The researchers estimated a dollar value of preventive care services based on data from the National Commission on Prevention Priorities. The researchers came up with a return on investment figure for the Family Van: Every dollar invested brought a return of $36. In a later survey across more than 670 clinics, the estimated returns were about $17 for every dollar spent on the clinics. A $17 return on investment is a whopping return, but these are hypothetical dollars, saved by the health care system in general. The money doesn’t come back to the mobile clinic.
To make these savings real and visible, an alternate approach would be one in which health care completely reorients around outcome, not service. Health care is a constellation of providers—nurses, doctors, hospitals, insurance agents, administrative staff—who work to treat a patient. Measuring the health of health care is about ensuring that patients are treated well, with trust, and with less money. That is, trying to get the United States back on the trend line that links health care spending and life expectancy. Since 2012, under the Affordable Care Act, more than 500 accountable care organizations, or ACOs—networks of doctors and hospitals—have been delivering coordinated care. They are eligible for bonuses if they run efficiently and can keep overall costs down. Many of the performance measures revolve around preventive and chronic disease care. Most of them are Medicare ACOs, which are measured under 33 quality measures including how well a doctor communicates, influenza and pneumococcal vaccinations, depression and obesity screenings, and shared decision-making between the patient and provider. And they seem to be effective, going by an estimated $417 million program savings, according to a report by Sean Cavanaugh, the deputy administrator and director of the Center for Medicare.
A health care group might spend money to invest in better preventive care. If it can then reduce patient visits to the hospital, it can earn more. But if it struggles with that, it might also have to absorb the extra costs. A recent paper co-authored by the architects of the return-on-investment calculator suggested one way to close the loop would be to integrate mobile clinics into a larger health care system.
The authors pointed out the importance of knowing and working directly with communities. “Mobile clinics are uniquely qualified to provide high-quality care to underserved populations, and they can do so with considerable cost savings,” they wrote. If mobile clinics are integrated well, they could serve as vital cogs in the health system.

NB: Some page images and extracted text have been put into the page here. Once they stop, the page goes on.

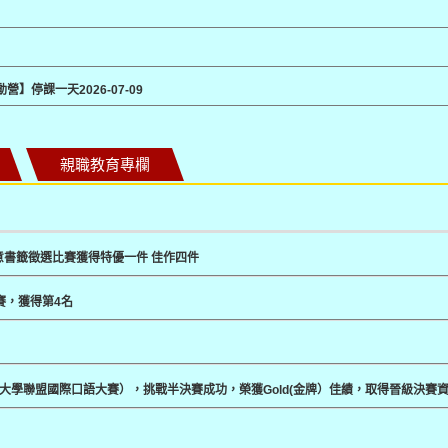
活動營】停課一天
2026-07-09
親職教育專欄
意書籤徵選比賽獲得特優一件 佳作四件
賽，獲得第4名
春藤大學聯盟國際口語大賽），挑戰半決賽成功，榮獲Gold(金牌）佳績，取得晉級決賽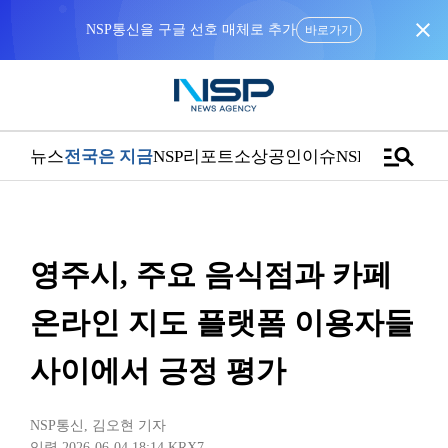
close
NSP통신을 구글 선호 매체로 추가
바로가기
manage_search
뉴스
전국은 지금
NSP리포트
소상공인
이슈
NSPTV
영주시, 주요 음식점과 카페
온라인 지도 플랫폼 이용자들
사이에서 긍정 평가
NSP통신
,
김오현 기자
입력 2026-06-04 18:14
KRX7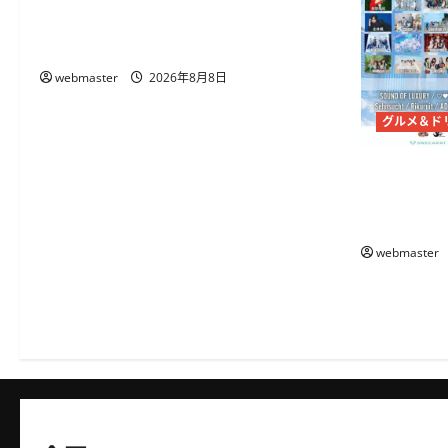
で10月21日から開催 50店舗以上の
グルメとライブ・DJが集結
webmaster
2026年8月8日
グルメ＆ド
代々木公園で
日から、@one
ら出演
webmaster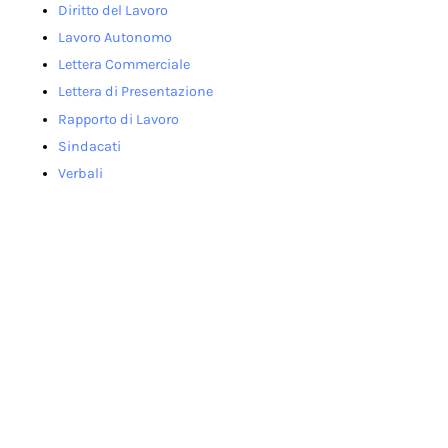
Diritto del Lavoro
Lavoro Autonomo
Lettera Commerciale
Lettera di Presentazione
Rapporto di Lavoro
Sindacati
Verbali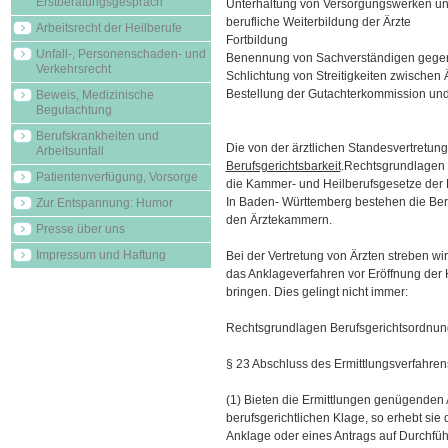
Erstberatungsgespräch
Unterhaltung von Versorgungswerken un
berufliche Weiterbildung der Ärzte
Arbeitsrecht der Heilberufe
Fortbildung
Unfall-, Personenschaden- und
Benennung von Sachverständigen gegen
Verkehrsrecht
Schlichtung von Streitigkeiten zwischen 
Bestellung der Gutachterkommission und 
Beweis, Medizinische
Begutachtung
Berufskrankheiten und
Die von der ärztlichen Standesvertretun
Arbeitsunfall
Berufsgerichtsbarkeit
.Rechtsgrundlagen f
Patientenverfügung, Vorsorge
die Kammer- und Heilberufsgesetze der 
In Baden- Württemberg bestehen die Beru
Zur Entspannung: Humor
den Ärztekammern.
Presse über uns
Impressum und Haftung
Bei der Vertretung von Ärzten streben wi
das Anklageverfahren vor Eröffnung der 
bringen. Dies gelingt nicht immer:
Rechtsgrundlagen Berufsgerichtsordnun
§ 23 Abschluss des Ermittlungsverfahren
(1) Bieten die Ermittlungen genügenden 
berufsgerichtlichen Klage, so erhebt si
Anklage oder eines Antrags auf Durchfüh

They’re about delivering care closer to and centered around patients, porting them to a bigger health center when needed, and addressing a medical condition before it becomes a 911 call.
Some of the obstacles that mobile clinics overcome are things that everyone has faced at some point with the current health care system—the difficulty in carving out time away from work, the mental calculations people sometimes make when trying to figure out whether a trip to the doctor is necessary, and the intimidation associated with such a visit.
Mobilizing primary and preventive care is a simple and obvious idea. It is not a radical concept. It’s already done across the country, just not done enough. These methods have been shown to be efficient, both qualitatively and in dollars saved. But mobilizing them takes time. The big question is whether the health care system will reward long-term efficiency.